Rassemblement de l’extrême droite à Paris le 29 septembre 2024
Le viol et le meurtre d’une étudiante nommée Philippine en septembre 2024 par un homme marocain expulsable selon la loi viennent de donner lieu à une intense campagne raciste orchestrée par l’extrême droite et abondamment relayée sur les réseaux sociaux, dans certains media et jusqu’à l’Assemblée nationale, où une minute de silence a été observée. Le ministre de l’Intérieur Retailleau a annoncé un durcissement législatif. Le président Macron lui-même a déclaré depuis le Canada qu’il faut « chaque jour mieux protéger les Français ». Un rassemblement à Paris a donné lieu déchaînement de haine raciste : « l’immigration nous tue ! », « les prédateurs étrangers tuent nos petites Françaises ! », « j’aimerais qu’on aille violer en Algérie », « ils nous volent et nous tuent. Nous avons été en Afrique du Nord pour construire, mais, du jour au lendemain, ils nous ont foutus à la porte. Nous devons en faire tout autant », sont quelques-uns des propos tenus rapportés par la presse.
L’exploitation raciste d’affaires criminelles mettant en cause des étrangers, plus particulièrement de féminicides, alors que l’immense majorité ne sont évidemment pas commis par des étrangers, a en France une longue histoire.
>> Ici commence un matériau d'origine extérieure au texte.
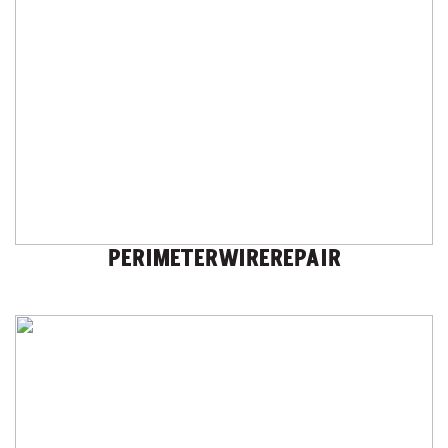
PERIMETERWIREREPAIR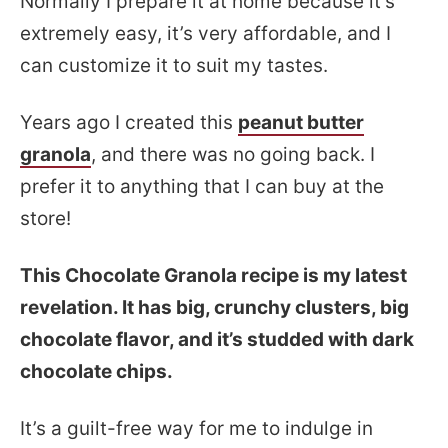
Normally I prepare it at home because it’s
extremely easy, it’s very affordable, and I
can customize it to suit my tastes.
Years ago I created this
peanut butter
granola
, and there was no going back. I
prefer it to anything that I can buy at the
store!
This Chocolate Granola recipe is my latest
revelation. It has big, crunchy clusters, big
chocolate flavor, and it’s studded with dark
chocolate chips.
It’s a guilt-free way for me to indulge in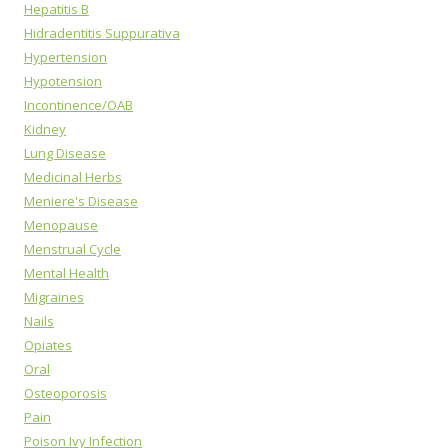
Hepatitis B
Hidradentitis Suppurativa
Hypertension
Hypotension
Incontinence/OAB
Kidney
Lung Disease
Medicinal Herbs
Meniere's Disease
Menopause
Menstrual Cycle
Mental Health
Migraines
Nails
Opiates
Oral
Osteoporosis
Pain
Poison Ivy Infection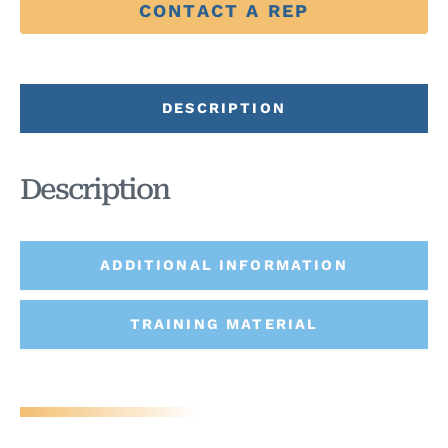
CONTACT A REP
DESCRIPTION
Description
ADDITIONAL INFORMATION
TRAINING MATERIAL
L’historien Alain Ruscio le rappelle ici en racontant l’affaire du double crime de rue Fondary qui provoquait il y a un siècle déjà semblable explosion de racisme et contribua à la création d’un organe de surveillance policière, le Service de surveillance et de protection des indigènes Nord-Africains .
Le double crime de la rue Fondary, acte d’un dément ou d’un « Kabyle indésirable » ?
Alain Ruscio
Le 7 novembre 1923, un Kabyle, Kennilet Mohamed Ouaslimane[1], entre dans une boutique de la rue Fondary, en plein Paris, et y assassine à l’arme blanche une femme mariée qu’il courtisait et qui l’avait éconduit, Mme Billard ; hagard, il s’attaque alors à d’autres personnes, au hasard, dans la rue, tue une autre femme, et en blesse deux autres, puis retourne son arme contre deux agents, qui finissent par le maîtriser.
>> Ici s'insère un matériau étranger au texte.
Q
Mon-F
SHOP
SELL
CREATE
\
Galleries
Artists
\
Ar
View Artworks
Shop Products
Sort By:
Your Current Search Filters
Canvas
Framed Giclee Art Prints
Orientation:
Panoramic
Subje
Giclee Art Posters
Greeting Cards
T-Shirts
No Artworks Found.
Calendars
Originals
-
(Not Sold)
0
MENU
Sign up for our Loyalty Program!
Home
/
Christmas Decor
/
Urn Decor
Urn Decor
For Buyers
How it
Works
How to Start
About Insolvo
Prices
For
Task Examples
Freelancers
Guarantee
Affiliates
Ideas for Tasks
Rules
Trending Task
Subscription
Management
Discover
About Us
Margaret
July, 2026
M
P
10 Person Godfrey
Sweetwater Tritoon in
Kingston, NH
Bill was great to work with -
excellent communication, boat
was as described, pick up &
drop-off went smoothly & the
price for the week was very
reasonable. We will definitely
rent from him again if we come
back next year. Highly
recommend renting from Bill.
C’est le début d’une courte, mais intense campagne de presse. Au terme du procès, le meurtrier sera condamné à mort et guillotiné le 19 août 1924.
Le crime : une boucherie
Lors du procès, dès le mois de mai suivant, un récit détaillé de « la boucherie de la rue Fondary » (c’était le titre de l’article) fut livré au public : « Mme Billard avait suscité une passion féroce dans le cœur d’une sorte de sauvage de Tizzi Ouzou, l’Algérien Khemili Mohamed Oulisman. Comme impitoyablement il était éconduit, ce fut le drame atroce. En novembre dernier, il se ruait dans la boutique et devant la résistance de la jeune femme, couteau à la main, tente de l’égorger. Traînée sur le trottoir, elle a l’oreille arrachée en se débattant, s’échappe un instant, mais est rejointe et culbutée. Et là, lui écrasant la poitrine sous ses genoux il lui tranche la gorge. Cela fait, son couteau ruisselant à la main, il se rue sur les passants terrorisés. Une sexagénaire est tuée, trois autres femmes grièvement blessées. Et il bondissait sur un groupe d’enfants, quand, comme une bête sauvage, des agents purent enfin l’abattre à coups de revolver ». « Abattre » ? Non. Il fut blessé et mis hors d’état de nuire.
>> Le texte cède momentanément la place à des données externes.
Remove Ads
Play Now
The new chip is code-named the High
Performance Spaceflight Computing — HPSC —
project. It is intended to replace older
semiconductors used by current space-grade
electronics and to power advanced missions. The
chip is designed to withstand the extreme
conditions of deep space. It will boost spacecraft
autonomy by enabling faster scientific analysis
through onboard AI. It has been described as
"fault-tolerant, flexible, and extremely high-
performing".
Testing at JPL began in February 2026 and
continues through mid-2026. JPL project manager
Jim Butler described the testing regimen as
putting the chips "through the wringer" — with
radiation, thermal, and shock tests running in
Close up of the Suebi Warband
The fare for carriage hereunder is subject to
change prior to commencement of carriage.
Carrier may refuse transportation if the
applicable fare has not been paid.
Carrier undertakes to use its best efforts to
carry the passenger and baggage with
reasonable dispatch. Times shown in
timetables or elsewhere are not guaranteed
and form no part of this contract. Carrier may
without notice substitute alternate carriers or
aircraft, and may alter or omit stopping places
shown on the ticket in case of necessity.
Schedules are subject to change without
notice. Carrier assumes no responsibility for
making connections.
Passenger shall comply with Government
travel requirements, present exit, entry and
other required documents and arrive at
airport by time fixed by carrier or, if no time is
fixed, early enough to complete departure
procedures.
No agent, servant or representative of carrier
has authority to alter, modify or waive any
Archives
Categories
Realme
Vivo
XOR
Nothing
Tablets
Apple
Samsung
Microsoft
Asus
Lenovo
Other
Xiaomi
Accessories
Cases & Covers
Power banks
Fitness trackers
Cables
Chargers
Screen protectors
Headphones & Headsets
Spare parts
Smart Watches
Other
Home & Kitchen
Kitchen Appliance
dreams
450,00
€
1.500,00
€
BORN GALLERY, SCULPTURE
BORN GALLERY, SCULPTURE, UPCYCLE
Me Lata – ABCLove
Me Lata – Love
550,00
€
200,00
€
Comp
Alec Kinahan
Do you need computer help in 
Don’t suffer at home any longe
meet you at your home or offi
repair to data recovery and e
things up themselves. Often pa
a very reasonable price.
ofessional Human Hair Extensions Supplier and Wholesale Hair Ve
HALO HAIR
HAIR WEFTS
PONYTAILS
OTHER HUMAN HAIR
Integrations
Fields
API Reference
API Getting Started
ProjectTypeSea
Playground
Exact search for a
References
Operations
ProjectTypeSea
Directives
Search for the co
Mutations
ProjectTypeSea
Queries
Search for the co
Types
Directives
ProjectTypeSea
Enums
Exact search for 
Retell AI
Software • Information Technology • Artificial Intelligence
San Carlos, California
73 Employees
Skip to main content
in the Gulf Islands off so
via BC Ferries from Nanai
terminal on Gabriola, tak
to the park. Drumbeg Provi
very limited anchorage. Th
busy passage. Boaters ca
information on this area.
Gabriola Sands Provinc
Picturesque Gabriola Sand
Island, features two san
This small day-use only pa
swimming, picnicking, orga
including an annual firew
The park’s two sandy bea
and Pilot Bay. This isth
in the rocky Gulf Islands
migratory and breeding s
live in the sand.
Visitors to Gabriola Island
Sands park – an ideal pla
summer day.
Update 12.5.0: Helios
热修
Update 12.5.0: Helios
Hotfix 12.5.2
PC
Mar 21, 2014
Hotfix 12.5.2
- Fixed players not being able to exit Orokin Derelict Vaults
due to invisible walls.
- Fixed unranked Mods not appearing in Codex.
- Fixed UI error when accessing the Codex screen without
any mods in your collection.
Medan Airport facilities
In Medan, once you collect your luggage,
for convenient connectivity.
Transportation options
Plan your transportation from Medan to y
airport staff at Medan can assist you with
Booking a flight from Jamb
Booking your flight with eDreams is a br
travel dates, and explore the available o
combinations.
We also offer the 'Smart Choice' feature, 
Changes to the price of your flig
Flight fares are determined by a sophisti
Suivait un portrait assez effrayant : « Guéri aujourd’hui, il comparaît aux assises. Et c’est une hideuse et terrifiante figure. Si bas est le front que sa tignasse crépue rejoint presque les sourcils en broussailles. Le nez camard, la bouche sensuelle et puissante, les pommettes saillantes, les maxillaires énormes, tout dans le bronze de cette face aux yeux luisants donne un aspect de rare sauvagerie. Et quand il se dresse à la barre, énorme, sans gilet, son cou de taureau saillant de sa chemise largement évasée, coudes écartés et haussant les épaules du geste familier aux lutteurs, malgré soi on est tenté de reculer » (Le Gaulois, 21 mai 1924).
Une campagne d’affolement
Ce fut certes un crime atroce, mais comparable à bien d’autres, commis par des Français dits de souche. Ce sera pourtant le signal d’une campagne d’affolement généralisé. Dès le lendemain, 8 novembre, la presse titre en première page : « Un Algérien tue deux femmes et en blesse deux autres » (Le Figaro)… « Deux femmes tuées, deux blessées par un Arabe, rue Fondary » (Le Petit Parisien)… « Un Algérien poignarde une épicière qui repoussait ses avances, tue une passante et en blesse deux autres » (Le Matin). « Un Arabe en délire tue une honorable commerçante et une passante, puis blesse deux personnes » (Le Petit Journal).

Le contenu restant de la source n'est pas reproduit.